Start of Block

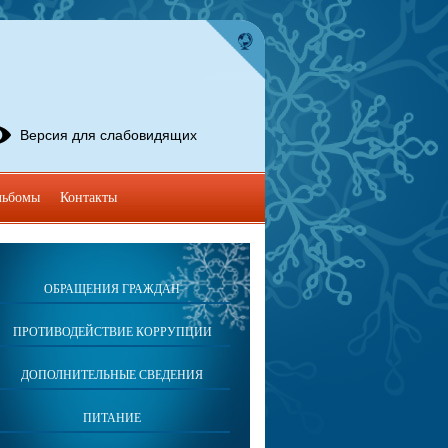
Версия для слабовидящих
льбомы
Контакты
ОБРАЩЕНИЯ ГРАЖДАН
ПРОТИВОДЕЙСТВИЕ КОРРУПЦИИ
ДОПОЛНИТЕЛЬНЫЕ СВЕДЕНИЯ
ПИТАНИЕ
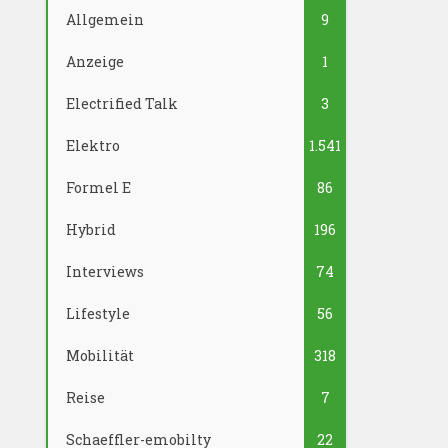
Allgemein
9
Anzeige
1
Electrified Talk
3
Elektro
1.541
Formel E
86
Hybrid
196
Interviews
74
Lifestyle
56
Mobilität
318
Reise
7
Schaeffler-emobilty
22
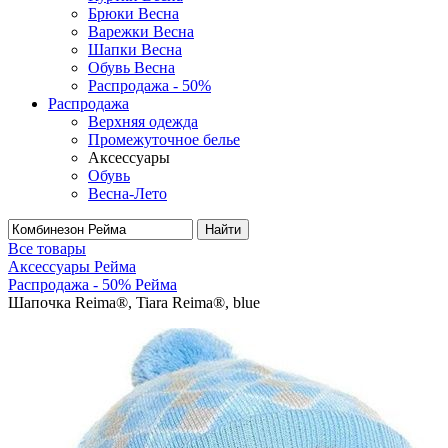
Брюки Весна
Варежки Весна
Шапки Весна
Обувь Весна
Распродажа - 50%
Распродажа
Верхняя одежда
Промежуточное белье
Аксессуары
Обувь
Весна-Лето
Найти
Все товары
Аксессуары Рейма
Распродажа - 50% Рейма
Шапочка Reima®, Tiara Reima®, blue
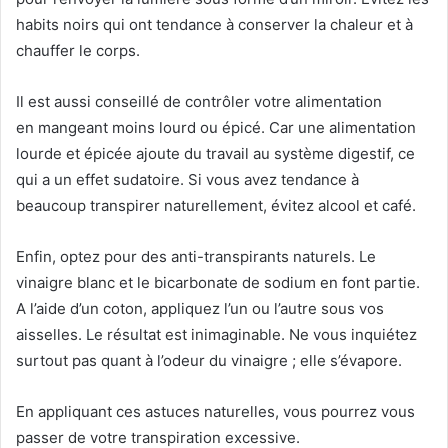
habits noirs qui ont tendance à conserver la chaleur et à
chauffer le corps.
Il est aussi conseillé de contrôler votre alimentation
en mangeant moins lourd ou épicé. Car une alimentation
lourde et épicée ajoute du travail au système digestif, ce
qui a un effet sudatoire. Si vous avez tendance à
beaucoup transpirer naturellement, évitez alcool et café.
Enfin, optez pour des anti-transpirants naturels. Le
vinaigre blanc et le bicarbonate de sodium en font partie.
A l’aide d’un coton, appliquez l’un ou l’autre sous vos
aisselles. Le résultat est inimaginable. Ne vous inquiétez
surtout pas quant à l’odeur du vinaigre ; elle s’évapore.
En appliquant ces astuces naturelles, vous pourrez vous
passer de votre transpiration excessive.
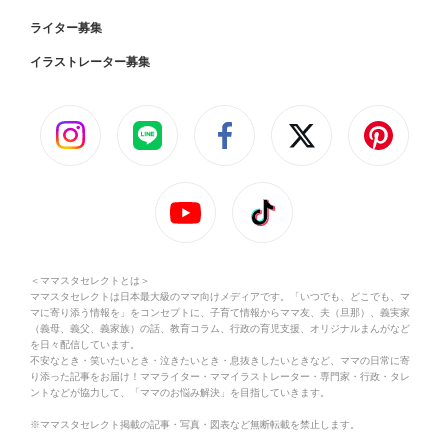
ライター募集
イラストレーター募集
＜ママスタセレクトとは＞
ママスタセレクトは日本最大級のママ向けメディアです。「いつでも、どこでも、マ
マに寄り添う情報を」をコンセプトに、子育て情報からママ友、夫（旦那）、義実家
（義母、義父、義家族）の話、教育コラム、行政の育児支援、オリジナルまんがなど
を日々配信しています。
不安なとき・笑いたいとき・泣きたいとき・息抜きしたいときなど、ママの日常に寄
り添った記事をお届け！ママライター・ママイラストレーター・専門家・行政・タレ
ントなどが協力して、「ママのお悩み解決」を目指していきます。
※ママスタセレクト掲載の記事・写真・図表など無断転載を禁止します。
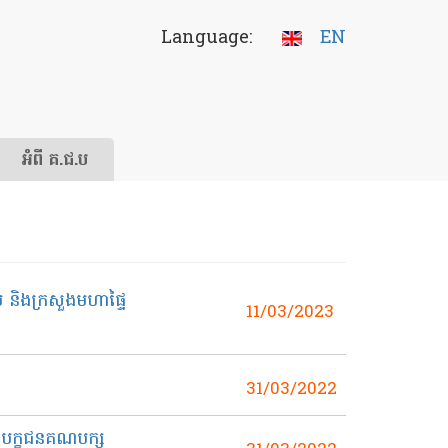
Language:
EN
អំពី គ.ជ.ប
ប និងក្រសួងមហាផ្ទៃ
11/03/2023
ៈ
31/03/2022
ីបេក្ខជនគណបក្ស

End of Block

> PROBLEM STATEMENT
Exactly as written, return every line of the listing, but not the pictures.

> EXPECTED ANSWER
Версия для слабовидящих
льбомы
Контакты
ОБРАЩЕНИЯ ГРАЖДАН
ПРОТИВОДЕЙСТВИЕ КОРРУПЦИИ
ДОПОЛНИТЕЛЬНЫЕ СВЕДЕНИЯ
ПИТАНИЕ
Allgemein
9
Anzeige
1
Electrified Talk
3
Elektro
1.541
Formel E
86
Hybrid
196
Interviews
74
Lifestyle
56
Mobilität
318
Reise
7
Schaeffler-emobilty
22
Брюки Весна
Варежки Весна
Шапки Весна
Обувь Весна
Распродажа - 50%
Распродажа
Верхняя одежда
Промежуточное белье
Аксессуары
Обувь
Весна-Лето
Найти
Все товары
Аксессуары Рейма
Распродажа - 50% Рейма
Шапочка Reima®, Tiara Reima®, blue
habits noirs qui ont tendance à conserver la chaleur et à
chauffer le corps.
Il est aussi conseillé de contrôler votre alimentation
en mangeant moins lourd ou épicé. Car une alimentation
lourde et épicée ajoute du travail au système digestif, ce
qui a un effet sudatoire. Si vous avez tendance à
beaucoup transpirer naturellement, évitez alcool et café.
Enfin, optez pour des anti-transpirants naturels. Le
vinaigre blanc et le bicarbonate de sodium en font partie.
A l’aide d’un coton, appliquez l’un ou l’autre sous vos
aisselles. Le résultat est inimaginable. Ne vous inquiétez
surtout pas quant à l’odeur du vinaigre ; elle s’évapore.
En appliquant ces astuces naturelles, vous pourrez vous
passer de votre transpiration excessive.
ライター募集
イラストレーター募集
＜ママスタセレクトとは＞
ママスタセレクトは日本最大級のママ向けメディアです。「いつでも、どこでも、マ
マに寄り添う情報を」をコンセプトに、子育て情報からママ友、夫（旦那）、義実家
（義母、義父、義家族）の話、教育コラム、行政の育児支援、オリジナルまんがなど
を日々配信しています。
不安なとき・笑いたいとき・泣きたいとき・息抜きしたいときなど、ママの日常に寄
り添った記事をお届け！ママライター・ママイラストレーター・専門家・行政・タレ
ントなどが協力して、「ママのお悩み解決」を目指していきます。
※ママスタセレクト掲載の記事・写真・図表など無断転載を禁止します。
Language:
EN
អំពី គ.ជ.ប
ប និងក្រសួងមហាផ្ទៃ
11/03/2023
ៈ
31/03/2022
ីបេក្ខជនគណបក្ស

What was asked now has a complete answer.